§ **Data section**
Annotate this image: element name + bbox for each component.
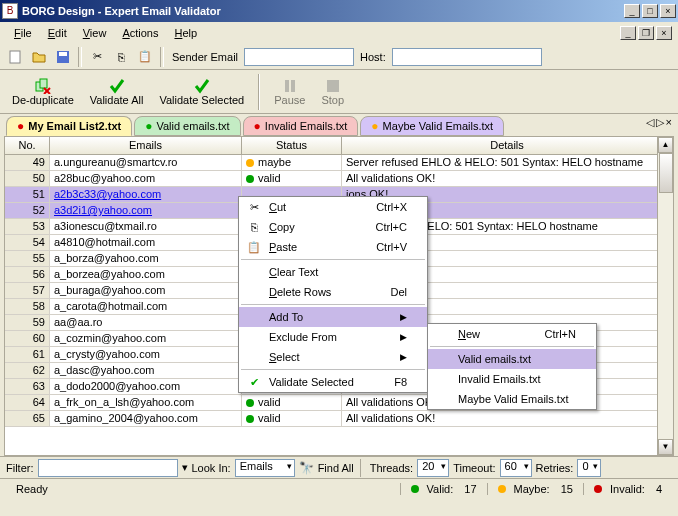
tab-prev-button[interactable]: ◁ (646, 116, 654, 129)
deduplicate-button[interactable]: De-duplicate (6, 76, 80, 108)
col-emails[interactable]: Emails (50, 137, 242, 154)
menu-view[interactable]: View (75, 25, 115, 41)
copy-button[interactable]: ⎘ (110, 46, 132, 68)
grid-header: No. Emails Status Details (5, 137, 673, 155)
status-bar: Ready Valid: 17 Maybe: 15 Invalid: 4 (0, 478, 678, 498)
menu-actions[interactable]: Actions (114, 25, 166, 41)
timeout-label: Timeout: (453, 462, 495, 474)
table-row[interactable]: 49a.ungureanu@smartcv.romaybeServer refu… (5, 155, 673, 171)
row-email: a_dasc@yahoo.com (50, 363, 242, 378)
timeout-combo[interactable]: 60 (500, 459, 532, 477)
retries-combo[interactable]: 0 (577, 459, 601, 477)
lookin-combo[interactable]: Emails (235, 459, 295, 477)
find-all-button[interactable]: Find All (318, 462, 354, 474)
filter-bar: Filter: ▾ Look In: Emails 🔭 Find All Thr… (0, 456, 678, 478)
row-number: 64 (5, 395, 50, 410)
row-number: 51 (5, 187, 50, 202)
ctx-cut[interactable]: ✂CutCtrl+X (239, 197, 427, 217)
mdi-restore-button[interactable]: ❐ (638, 26, 654, 40)
maybe-dot-icon (498, 485, 506, 493)
row-email: a3ionescu@txmail.ro (50, 219, 242, 234)
validate-selected-icon (194, 78, 210, 94)
action-bar: De-duplicate Validate All Validate Selec… (0, 70, 678, 114)
row-status: maybe (242, 155, 342, 170)
save-file-button[interactable] (52, 46, 74, 68)
host-input[interactable] (392, 48, 542, 66)
table-row[interactable]: 65a_gamino_2004@yahoo.comvalidAll valida… (5, 411, 673, 427)
window-title: BORG Design - Expert Email Validator (22, 5, 622, 17)
row-number: 54 (5, 235, 50, 250)
ctx-delete-rows[interactable]: Delete RowsDel (239, 282, 427, 302)
row-email: a_crysty@yahoo.com (50, 347, 242, 362)
tab-invalid-emails[interactable]: ●Invalid Emails.txt (243, 116, 359, 136)
scroll-down-button[interactable]: ▼ (658, 439, 673, 455)
pause-button[interactable]: Pause (268, 76, 311, 108)
mdi-close-button[interactable]: × (656, 26, 672, 40)
scroll-thumb[interactable] (659, 153, 673, 193)
menu-help[interactable]: Help (166, 25, 205, 41)
tab-close-button[interactable]: × (666, 116, 672, 129)
scroll-up-button[interactable]: ▲ (658, 137, 673, 153)
row-email: a4810@hotmail.com (50, 235, 242, 250)
ctx-addto-valid[interactable]: Valid emails.txt (428, 349, 596, 369)
mdi-minimize-button[interactable]: _ (620, 26, 636, 40)
row-email: a_cozmin@yahoo.com (50, 331, 242, 346)
status-ready: Ready (6, 483, 401, 495)
col-details[interactable]: Details (342, 137, 673, 154)
row-number: 62 (5, 363, 50, 378)
row-number: 49 (5, 155, 50, 170)
minimize-button[interactable]: _ (624, 4, 640, 18)
email-link[interactable]: a2b3c33@yahoo.com (54, 188, 161, 200)
menu-file[interactable]: File (6, 25, 40, 41)
paste-button[interactable]: 📋 (134, 46, 156, 68)
svg-rect-8 (291, 80, 295, 92)
col-status[interactable]: Status (242, 137, 342, 154)
row-email: a_dodo2000@yahoo.com (50, 379, 242, 394)
row-details: All validations OK! (342, 171, 673, 186)
tab-my-email-list[interactable]: ●My Email List2.txt (6, 116, 132, 136)
cut-button[interactable]: ✂ (86, 46, 108, 68)
ctx-clear-text[interactable]: Clear Text (239, 262, 427, 282)
new-file-button[interactable] (4, 46, 26, 68)
svg-rect-2 (59, 52, 67, 56)
ctx-exclude-from[interactable]: Exclude From▶ (239, 327, 427, 347)
status-invalid: Invalid: 4 (584, 483, 672, 495)
maximize-button[interactable]: □ (642, 4, 658, 18)
menu-edit[interactable]: Edit (40, 25, 75, 41)
ctx-addto-maybe[interactable]: Maybe Valid Emails.txt (428, 389, 596, 409)
ctx-addto-invalid[interactable]: Invalid Emails.txt (428, 369, 596, 389)
submenu-arrow-icon: ▶ (400, 312, 407, 322)
ctx-validate-selected[interactable]: ✔Validate SelectedF8 (239, 372, 427, 392)
ctx-addto-new[interactable]: NewCtrl+N (428, 324, 596, 344)
row-number: 56 (5, 267, 50, 282)
valid-dot-icon (411, 485, 419, 493)
col-no[interactable]: No. (5, 137, 50, 154)
vertical-scrollbar[interactable]: ▲ ▼ (657, 137, 673, 455)
tab-valid-emails[interactable]: ●Valid emails.txt (134, 116, 240, 136)
row-email: a28buc@yahoo.com (50, 171, 242, 186)
stop-button[interactable]: Stop (315, 76, 350, 108)
open-file-button[interactable] (28, 46, 50, 68)
filter-dropdown-button[interactable]: ▾ (182, 461, 188, 474)
threads-combo[interactable]: 20 (417, 459, 449, 477)
context-submenu-addto: NewCtrl+N Valid emails.txt Invalid Email… (427, 323, 597, 410)
table-row[interactable]: 50a28buc@yahoo.comvalidAll validations O… (5, 171, 673, 187)
validate-selected-button[interactable]: Validate Selected (153, 76, 250, 108)
ctx-select[interactable]: Select▶ (239, 347, 427, 367)
email-link[interactable]: a3d2i1@yahoo.com (54, 204, 152, 216)
toolbar: ✂ ⎘ 📋 Sender Email Host: (0, 44, 678, 70)
cut-icon: ✂ (243, 201, 265, 214)
close-button[interactable]: × (660, 4, 676, 18)
filter-input[interactable] (38, 459, 178, 477)
sender-email-input[interactable] (244, 48, 354, 66)
valid-dot-icon (246, 415, 254, 423)
ctx-copy[interactable]: ⎘CopyCtrl+C (239, 217, 427, 237)
tab-maybe-valid-emails[interactable]: ●Maybe Valid Emails.txt (360, 116, 504, 136)
ctx-paste[interactable]: 📋PasteCtrl+V (239, 237, 427, 257)
row-email: a_gamino_2004@yahoo.com (50, 411, 242, 426)
row-number: 55 (5, 251, 50, 266)
ctx-add-to[interactable]: Add To▶ (239, 307, 427, 327)
submenu-arrow-icon: ▶ (400, 352, 407, 362)
tab-next-button[interactable]: ▷ (656, 116, 664, 129)
validate-all-button[interactable]: Validate All (84, 76, 150, 108)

§ **Problem statement**
Return every line from the records above that holds the word "duplicate".

§ **Result of this task**
deduplicate-button[interactable]: De-duplicate (6, 76, 80, 108)
action-bar: De-duplicate Validate All Validate Selec… (0, 70, 678, 114)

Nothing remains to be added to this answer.